• INPUT DATA:
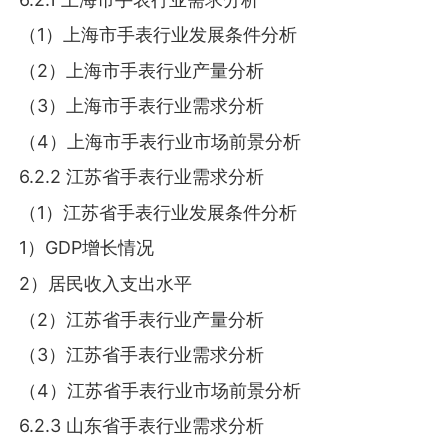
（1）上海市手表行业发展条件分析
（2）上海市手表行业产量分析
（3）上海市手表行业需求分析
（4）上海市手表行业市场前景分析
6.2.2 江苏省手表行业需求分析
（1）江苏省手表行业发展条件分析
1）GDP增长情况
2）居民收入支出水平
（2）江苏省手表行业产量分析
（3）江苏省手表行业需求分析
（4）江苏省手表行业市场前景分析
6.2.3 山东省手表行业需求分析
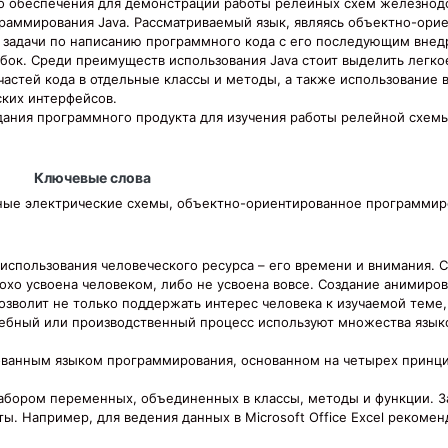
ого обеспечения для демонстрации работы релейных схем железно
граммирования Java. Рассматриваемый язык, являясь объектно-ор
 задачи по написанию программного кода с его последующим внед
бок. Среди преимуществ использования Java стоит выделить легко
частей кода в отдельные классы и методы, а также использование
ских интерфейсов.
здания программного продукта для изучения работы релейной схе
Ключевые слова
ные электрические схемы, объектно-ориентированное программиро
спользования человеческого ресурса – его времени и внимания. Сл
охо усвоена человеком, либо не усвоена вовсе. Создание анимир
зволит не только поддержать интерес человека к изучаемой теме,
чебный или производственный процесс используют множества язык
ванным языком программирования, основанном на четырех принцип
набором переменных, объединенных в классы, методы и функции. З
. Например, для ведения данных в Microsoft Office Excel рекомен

--

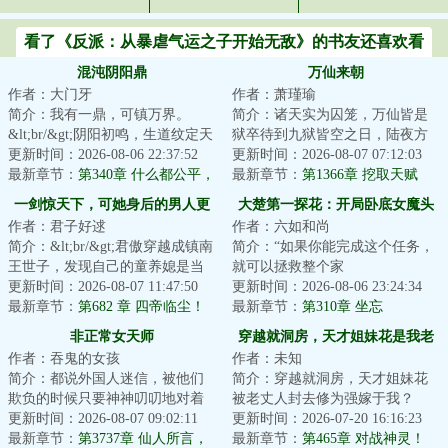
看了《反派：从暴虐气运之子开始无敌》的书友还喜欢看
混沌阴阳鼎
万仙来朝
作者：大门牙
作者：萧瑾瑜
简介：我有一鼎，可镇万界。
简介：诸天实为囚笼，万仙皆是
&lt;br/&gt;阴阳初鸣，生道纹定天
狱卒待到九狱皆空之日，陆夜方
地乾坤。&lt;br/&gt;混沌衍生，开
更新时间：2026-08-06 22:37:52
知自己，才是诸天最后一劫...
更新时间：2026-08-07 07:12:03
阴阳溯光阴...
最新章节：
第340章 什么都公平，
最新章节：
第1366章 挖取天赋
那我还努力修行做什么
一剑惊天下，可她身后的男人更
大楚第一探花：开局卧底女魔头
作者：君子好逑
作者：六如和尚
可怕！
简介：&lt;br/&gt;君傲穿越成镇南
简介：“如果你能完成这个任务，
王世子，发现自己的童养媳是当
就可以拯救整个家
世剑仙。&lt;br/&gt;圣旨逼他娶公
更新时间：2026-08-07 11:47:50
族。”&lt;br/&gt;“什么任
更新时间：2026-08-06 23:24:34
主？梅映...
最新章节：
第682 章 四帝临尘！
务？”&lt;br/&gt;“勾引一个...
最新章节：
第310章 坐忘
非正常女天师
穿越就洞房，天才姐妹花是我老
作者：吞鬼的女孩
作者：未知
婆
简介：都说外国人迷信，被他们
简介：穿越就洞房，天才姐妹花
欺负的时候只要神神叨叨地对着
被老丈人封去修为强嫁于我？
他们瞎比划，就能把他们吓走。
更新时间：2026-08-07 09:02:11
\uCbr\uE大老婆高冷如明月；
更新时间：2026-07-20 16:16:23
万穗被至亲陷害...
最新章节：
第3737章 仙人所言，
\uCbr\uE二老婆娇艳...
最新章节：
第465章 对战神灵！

---

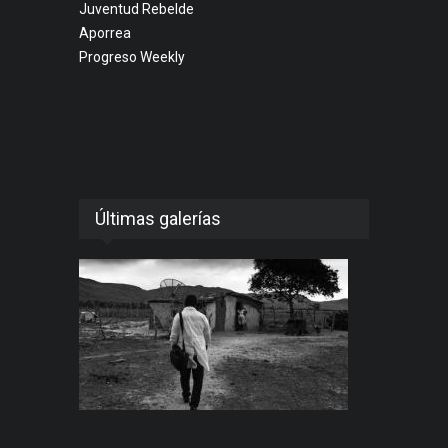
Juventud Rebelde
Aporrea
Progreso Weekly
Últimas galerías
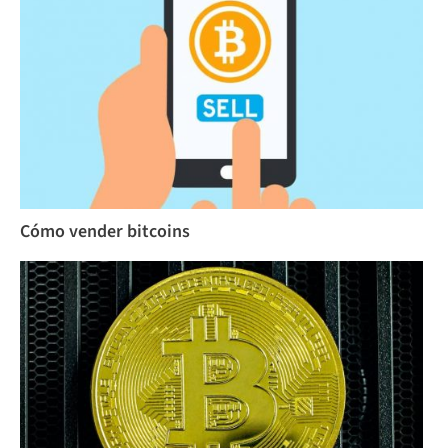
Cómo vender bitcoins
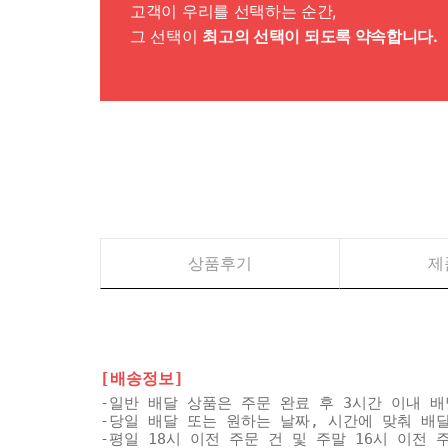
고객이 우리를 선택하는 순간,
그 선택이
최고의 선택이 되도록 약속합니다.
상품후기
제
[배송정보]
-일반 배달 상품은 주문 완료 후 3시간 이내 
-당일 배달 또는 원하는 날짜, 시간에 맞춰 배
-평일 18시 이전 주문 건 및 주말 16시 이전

• TASK DESCRIPTION:
Retype only the lines above from the one with "Progreso Weekly" through the one with "-평일 18시 이전 주문 건 및 주말 16시 이전", exactly and with both ends. Images stay out.

• RESPONSE AREA:
Progreso Weekly
Últimas galerías
Cómo vender bitcoins
고객이 우리를 선택하는 순간,
그 선택이
최고의 선택이 되도록 약속합니다.
상품후기
제
[배송정보]
-일반 배달 상품은 주문 완료 후 3시간 이내 
-당일 배달 또는 원하는 날짜, 시간에 맞춰 배
-평일 18시 이전 주문 건 및 주말 16시 이전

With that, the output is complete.